Referred Law 20: Teen Minimum Wage

In 2014, 55% of South Dakotan voters approved Initiated Measure 14 to increase the minimum wage to $8.50 an hour with increases tied to the Consumer Price Index. Senate Bill 177 created an exception, for workers under the age of 18, lowering their minimum wage to $7.50 an hour, with no increase tied to the Consumer Price Index.

Referred Law 20 puts this issue in front of the voters. Unless passed, the law will not go into effect.

Supporters of the law point out that states with high minimum wages also have high teen unemployment. But states that have lower minimum wages also have equally high teen unemployment.
For example, North Carolina, New Mexico, Georgia and South Carolina have low minimum wages and have teen unemployment rates over 20%. Closer to home, in Minnesota and Nebraska, the minimum wage is high, and in North Dakota and Iowa it’s low. But all these states have low teen unemployment, especially compared to the rest of the country.

This seems suggests that South Dakota’s recent increase in minimum wage isn’t going to suddenly increase teen unemployment. In fact, in the short term, overall unemployment has continued to go down.
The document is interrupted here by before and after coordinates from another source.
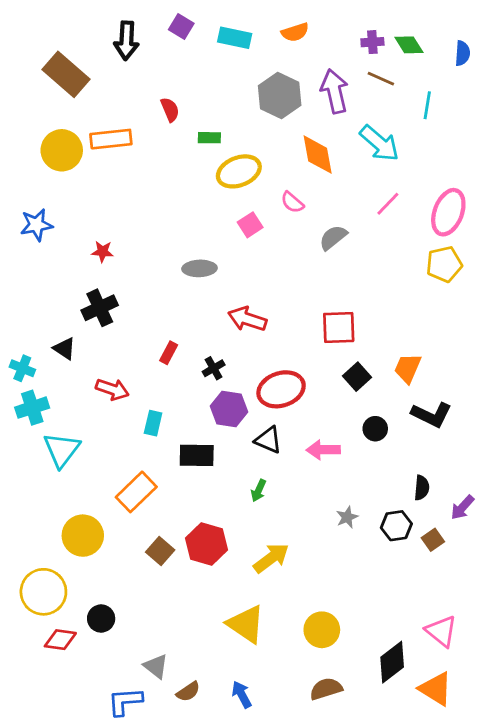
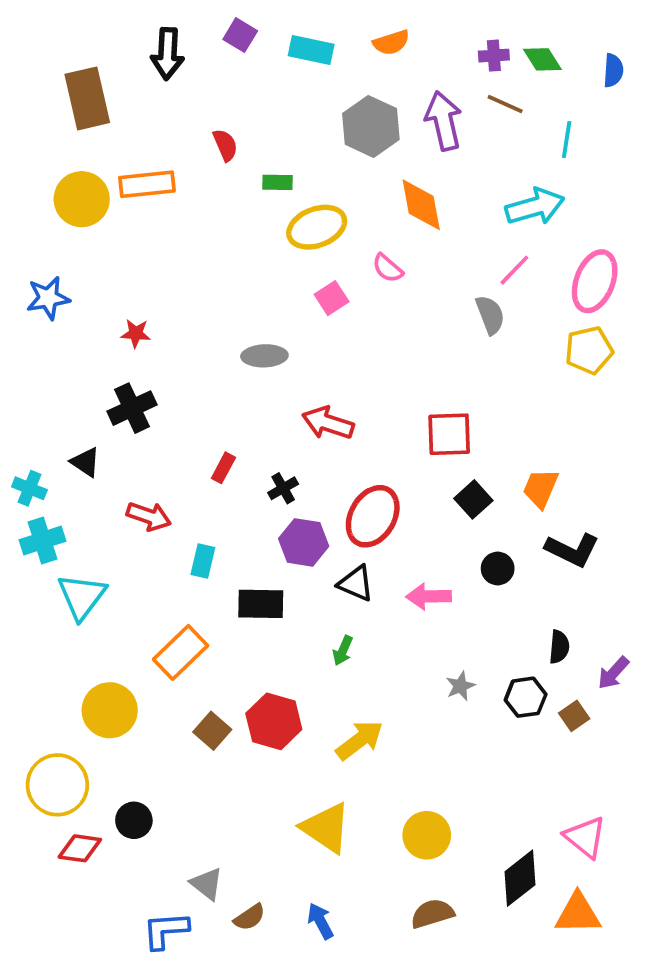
brown rectangle: (66, 74) -> (87, 98), turned 36
cyan arrow: (379, 143) -> (535, 207), moved, turned -57
gray semicircle: (333, 237) -> (490, 315), moved, turned 108
red ellipse: (281, 389) -> (373, 516), turned -42
orange triangle: (436, 689) -> (578, 914), turned -33

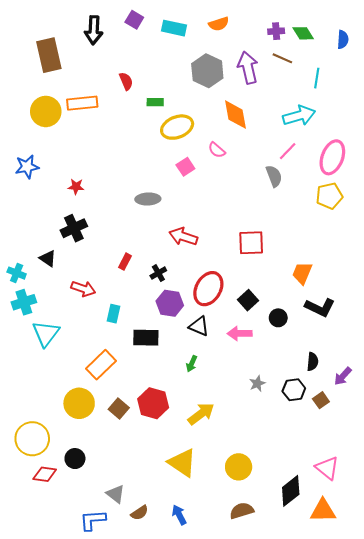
black square: (473, 499) -> (248, 300), moved
yellow circle: (110, 710) -> (79, 403), moved

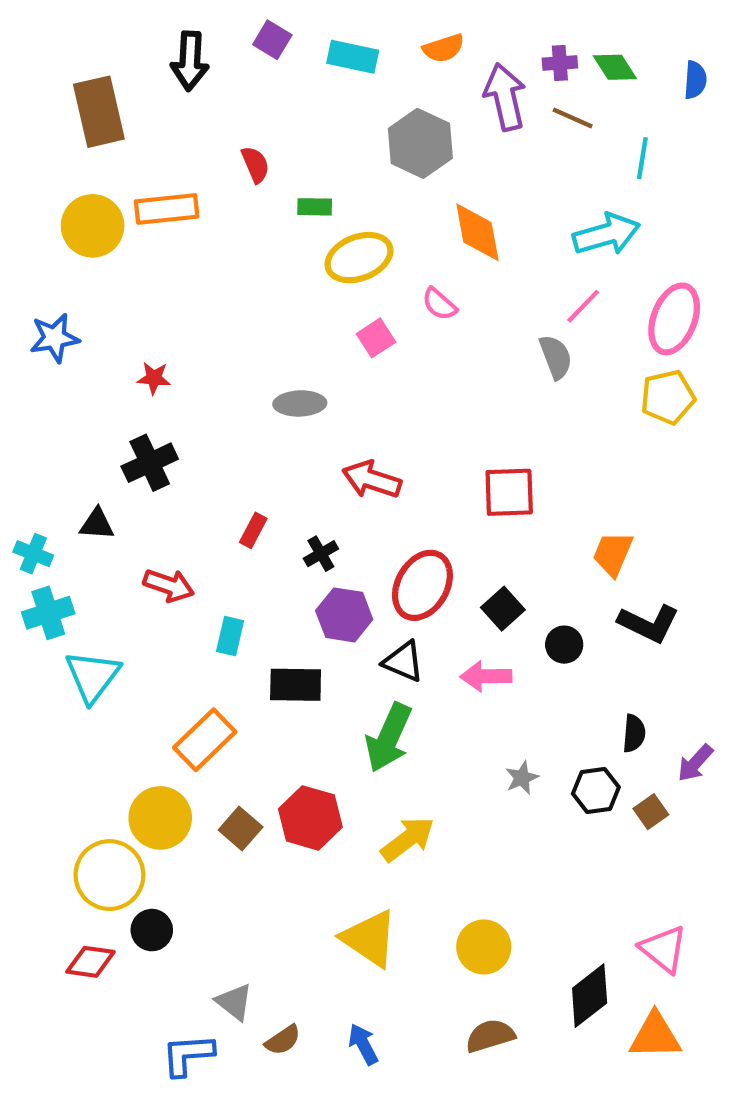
purple arrow: (248, 68) -> (505, 97), moved
black triangle: (48, 258) -> (97, 524), turned -30
green arrow: (192, 364) -> (389, 738), size x2.0
yellow circle: (32, 439) -> (109, 875), moved

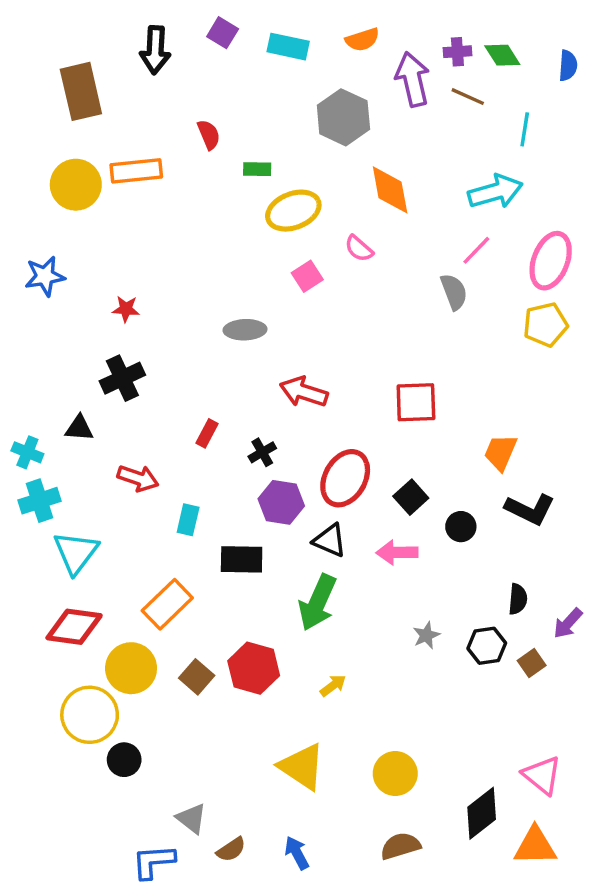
yellow arrow: (408, 839) -> (333, 685), size x0.6
red diamond: (90, 962) -> (74, 627), moved, size x1.4

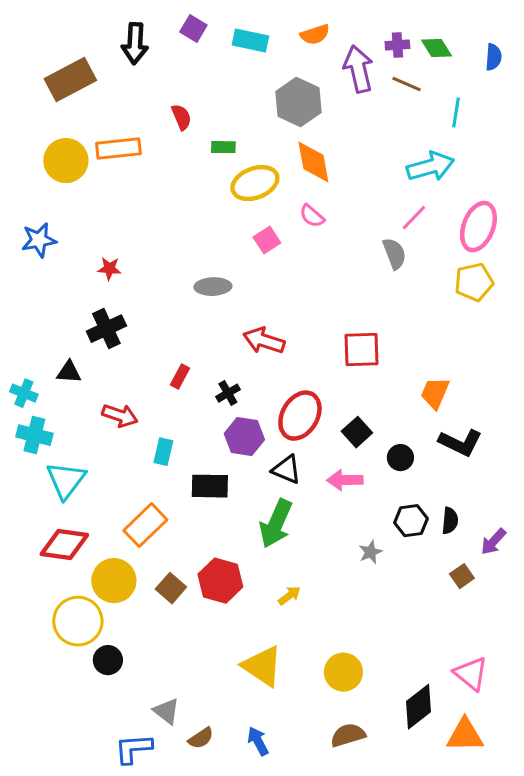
brown rectangle: (81, 91) -> (70, 80), turned 75
orange diamond: (390, 190) -> (313, 162), moved
cyan cross: (40, 501) -> (34, 435), turned 32
black hexagon: (487, 646) -> (411, 521), moved

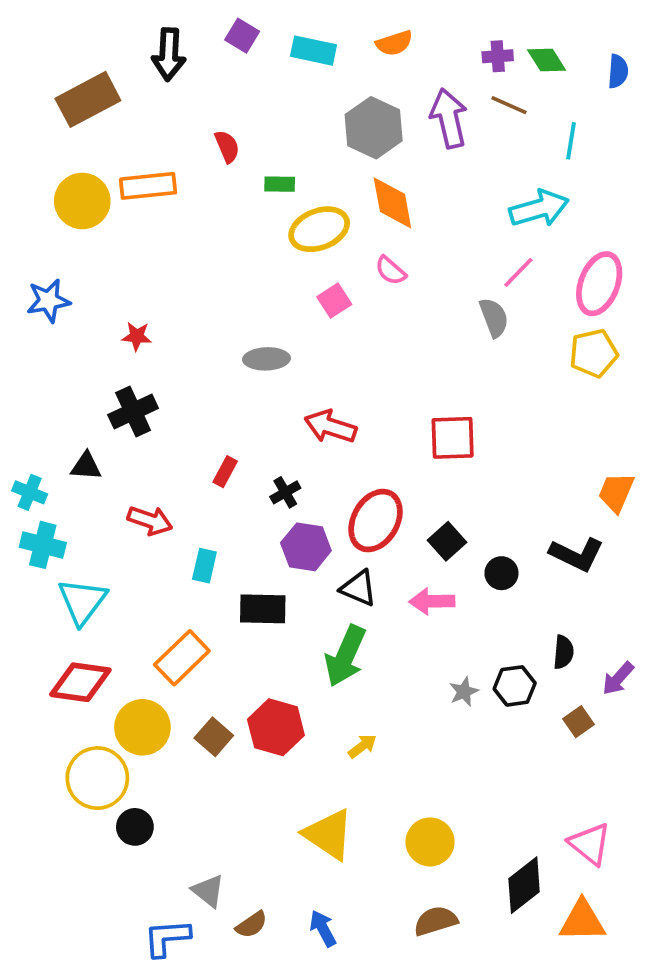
purple arrow: (358, 69) -> (449, 118), moved
orange trapezoid: (435, 393) -> (616, 492), moved
black hexagon: (411, 521) -> (515, 686), moved

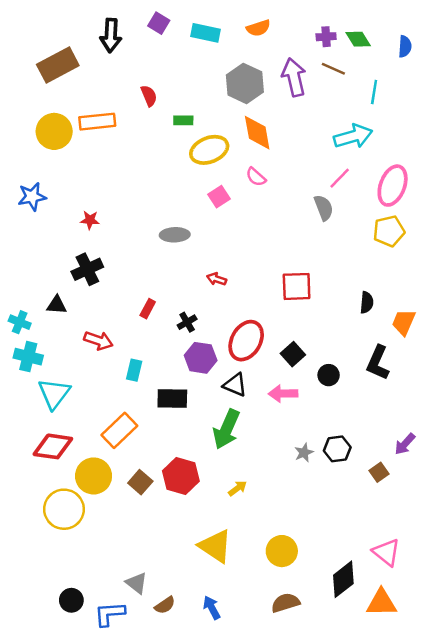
red arrow: (330, 427) -> (217, 279), size x0.6
black L-shape: (577, 554) -> (378, 363), turned 88
black semicircle: (563, 652) -> (367, 302), moved
black circle: (135, 827) -> (71, 600), moved

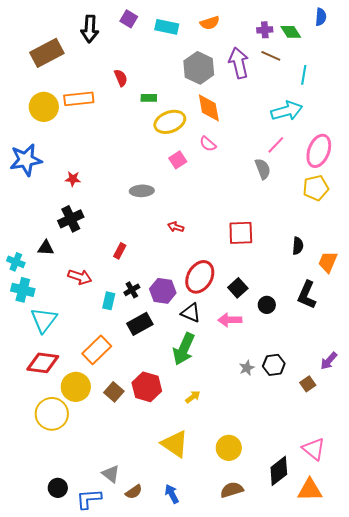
blue semicircle: (405, 46) -> (321, 17), moved
blue star: (32, 197) -> (26, 160), size x1.4
black cross: (187, 322) -> (132, 290), moved
black rectangle: (172, 398) -> (140, 324), turned -30

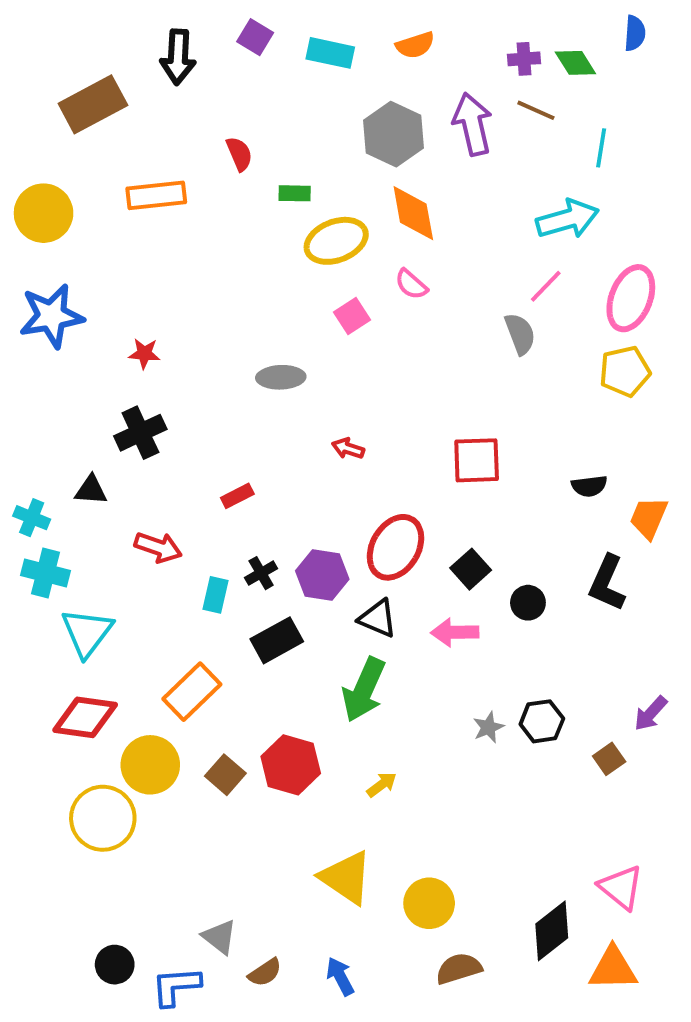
yellow circle: (44, 107) -> (44, 213), moved
black semicircle: (298, 246) -> (589, 486), turned 78
red rectangle: (120, 251) -> (237, 496), turned 35
yellow circle: (229, 448) -> (429, 903), moved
Supporters also say that having a lower minimum wage for under 18 year olds will create an incentive for businesses to hire them, because the lower wage would offset the cost of hiring unexperienced and untrained workers. But there is already something called opportunity wage, or training wage, for workers under 20. This lets an employer pay a rate of $4.25 an hour for the first 90 days to offset the cost of training someone who might be working for the first time.

Youth unemployment is a serious issue, but South Dakota’s teen unemployment is already far lower than the national average and is similar to other states in the region, so it’s not clear that there’s even a problem to apply a solution to, and even if there was, there doesn’t seem to be any clear evidence that this would be the right one.